(Togo First) - S’il n’est pas référencé dans la liste des vignobles du monde ni du continent, le Togo peut tout de même revendiquer depuis quelques années, l’éclosion de quelques jeunes pousses attirées par les effluves de la vinification. L’une d’entre elles, Kagni Kodjo, à la tête de son entreprise African’s Head, s’est positionnée sur un secteur original : transformer les fruits en vins. Et ça marche !
Debout dans le stand de la seconde édition du Marché international de l’artisanat du Togo (Miato II, 23 mars au 3 avril dernier, ndlr) où il a pris ses quartiers en cette reprise des activités foraines à Lomé, le jeune entrepreneur répète invariablement le même procédé : inviter le visiteur, lui présenter brièvement le breuvage contenu dans l’une des bouteilles étiquetées Kr’ina, lui proposer une dégustation et le convaincre d’en emporter une.

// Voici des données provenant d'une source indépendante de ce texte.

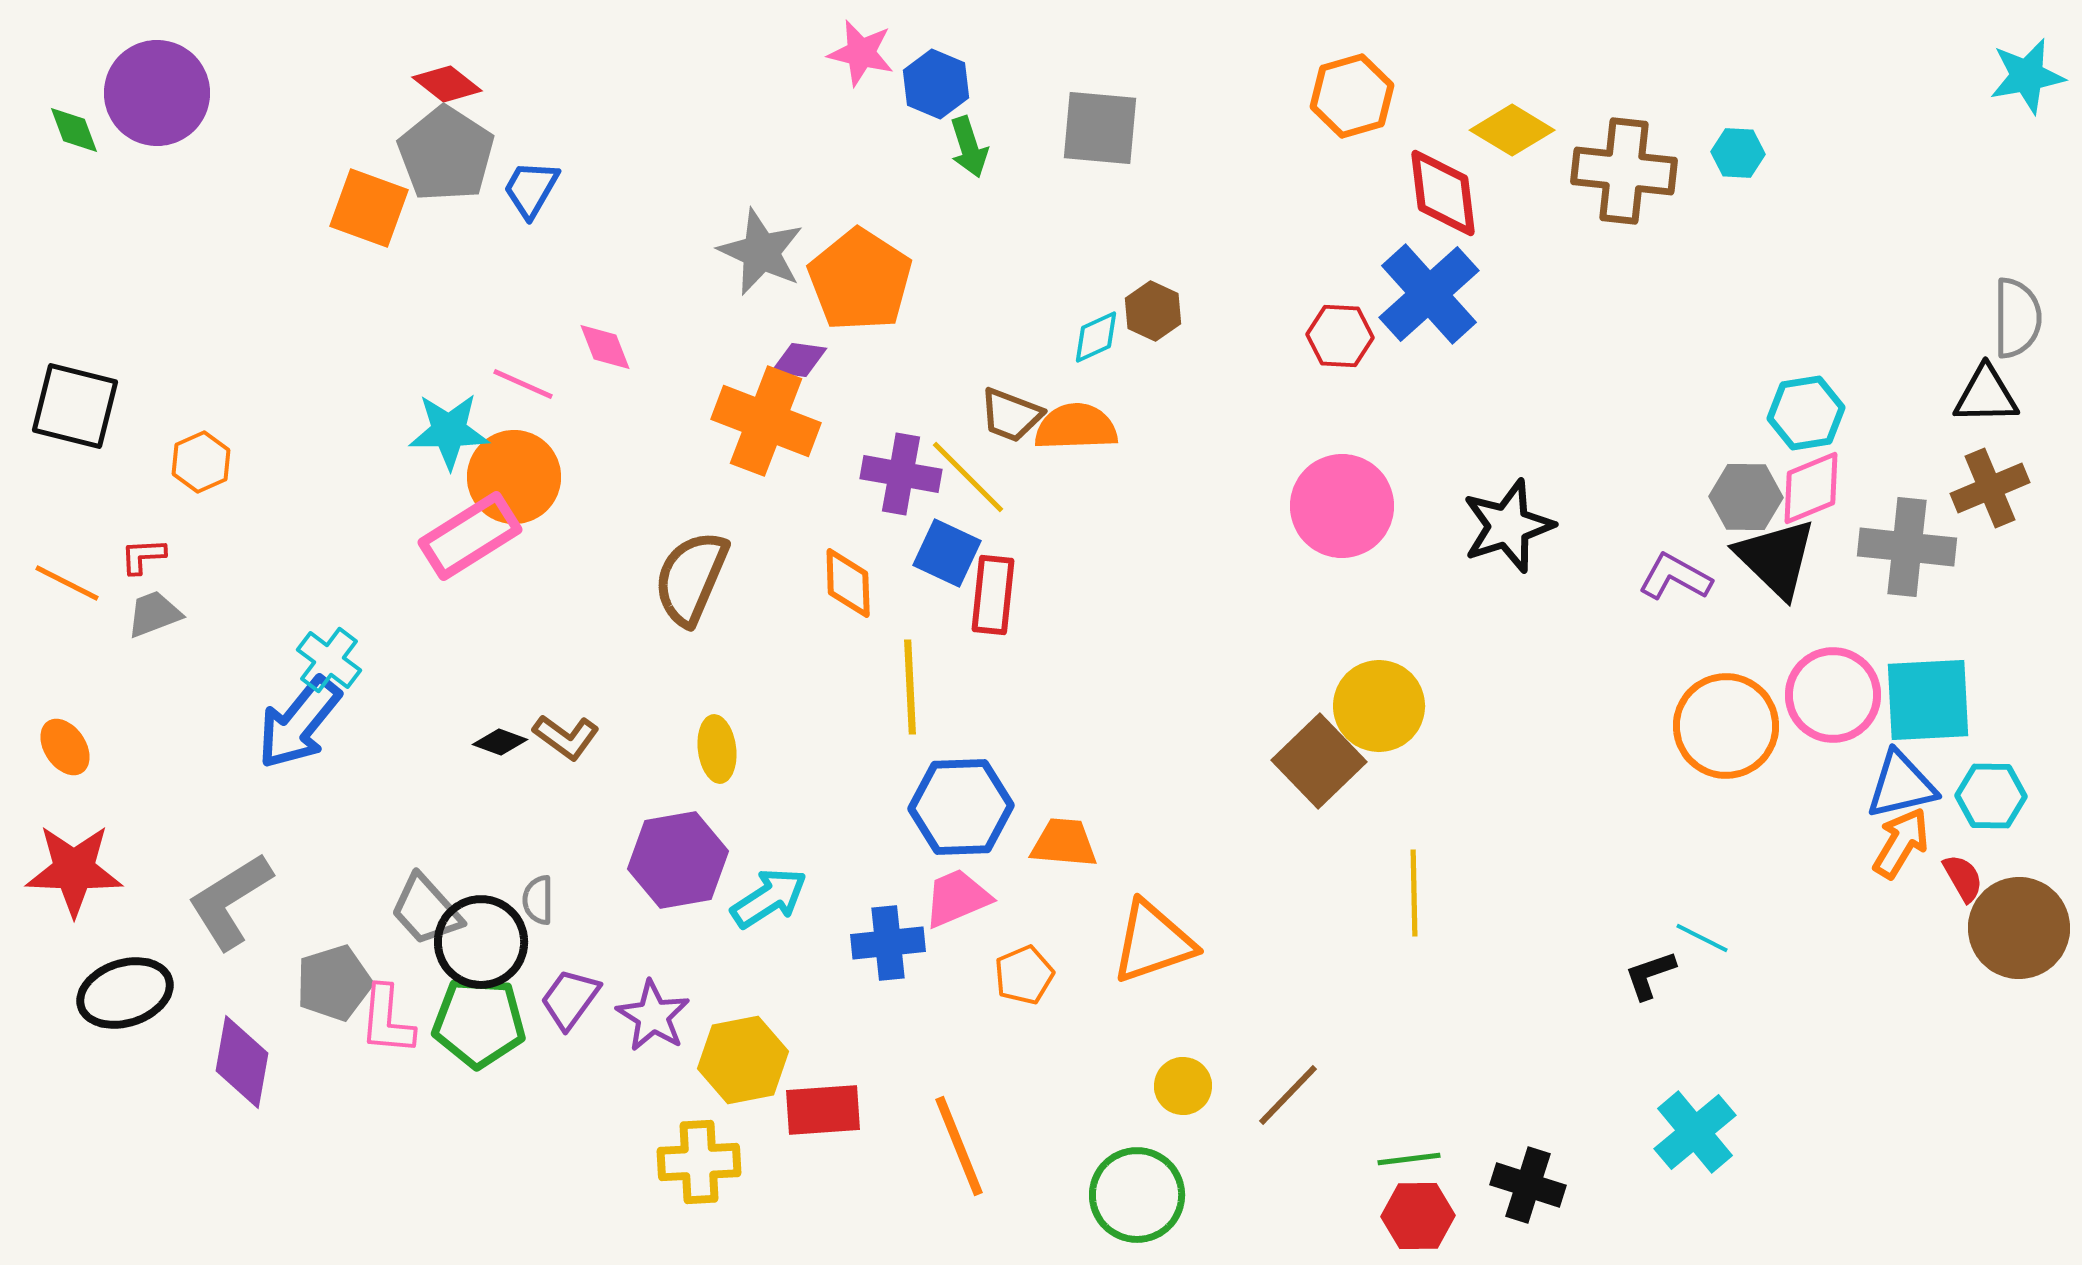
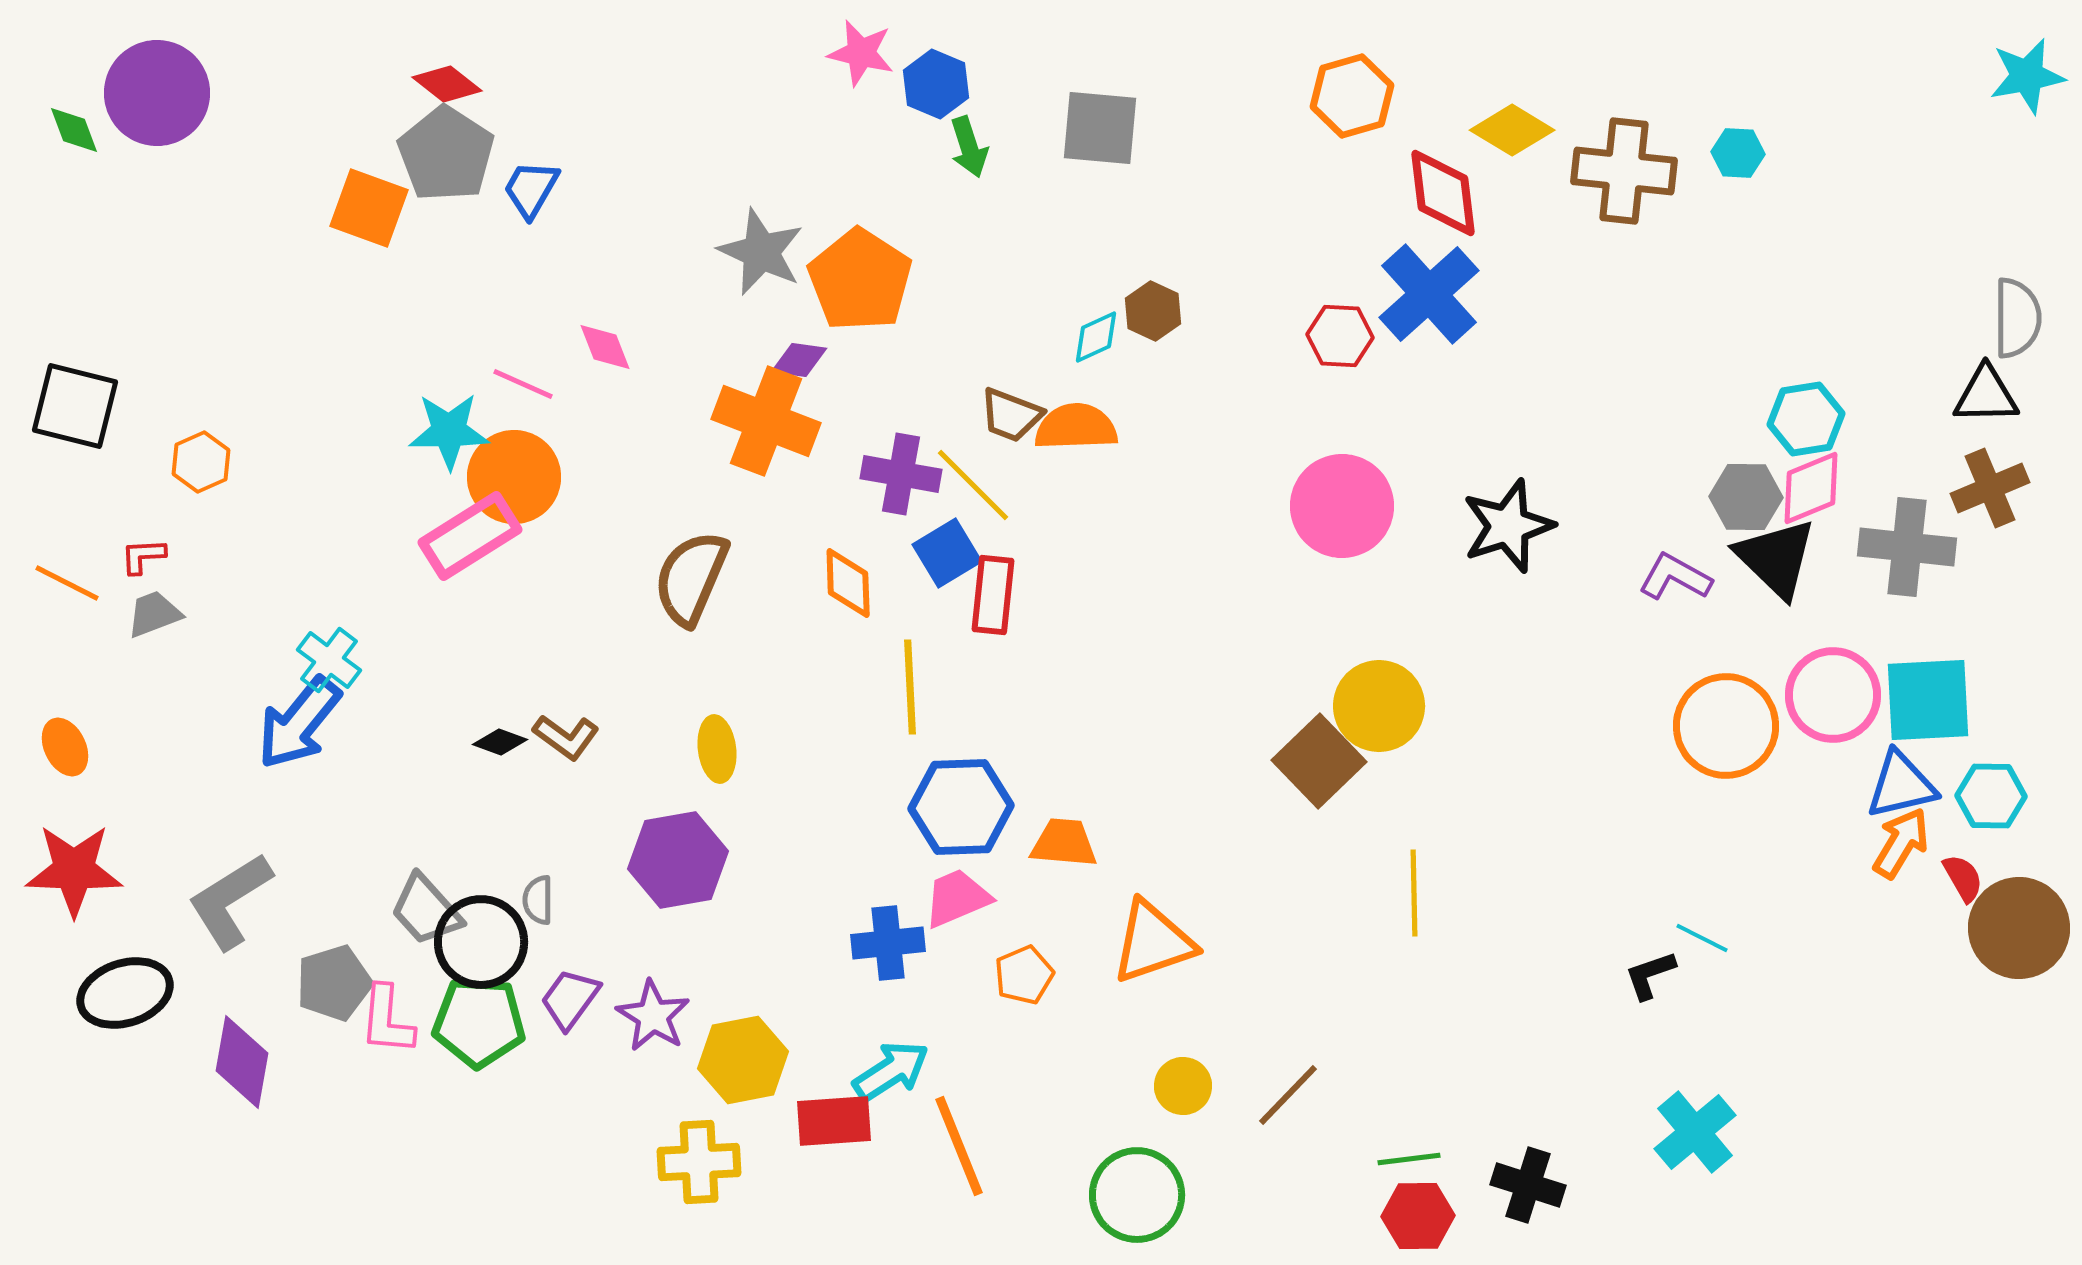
cyan hexagon at (1806, 413): moved 6 px down
yellow line at (968, 477): moved 5 px right, 8 px down
blue square at (947, 553): rotated 34 degrees clockwise
orange ellipse at (65, 747): rotated 8 degrees clockwise
cyan arrow at (769, 898): moved 122 px right, 173 px down
red rectangle at (823, 1110): moved 11 px right, 11 px down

L’exercice, Kagni Kodjo l’a répété un nombre incalculable de fois déjà, au gré des foires, expositions et événements où il s’est invité, afin de mieux faire connaître au public, ses fruités. Car l’idylle entre le jeune trentenaire et les vins à base de fruits ne date pas de la veille. “J’aime tellement les fruits, et ce, depuis ma tendre enfance”, explique-t-il.
Le déclic
Son entrée dans le monde estudiantin n’y changera rien. Mieux, son parcours en agronomie phytosanitaire, couplée à une intégration à une association, lui donne la possibilité de suivre une formation en fermentation de boisson naturelle faite à base de champignons. La méthode, qu’il essaiera avec des fruits, représente le déclic.
“J’ai constaté après une fermentation du bissap que le goût ressemblait à celui du vin. C’est de là qu’est née l’idée de faire un vin purement à base du bissap. Après, nous l’avons amélioré en y ajoutant des additifs naturels de légumes et essayé avec des fruits”, confie-t-il.
Définitivement séduit, il décide d’essayer la vinification, exclusivement à partir de produits locaux. A la foire des jeunes entrepreneurs Adjafi (événement annuel qui se déroule à Lomé, ndlr), il présente quelques échantillons de ses produits et décroche avec ses camarades de l’Université, le premier prix du concours Pépites d'or.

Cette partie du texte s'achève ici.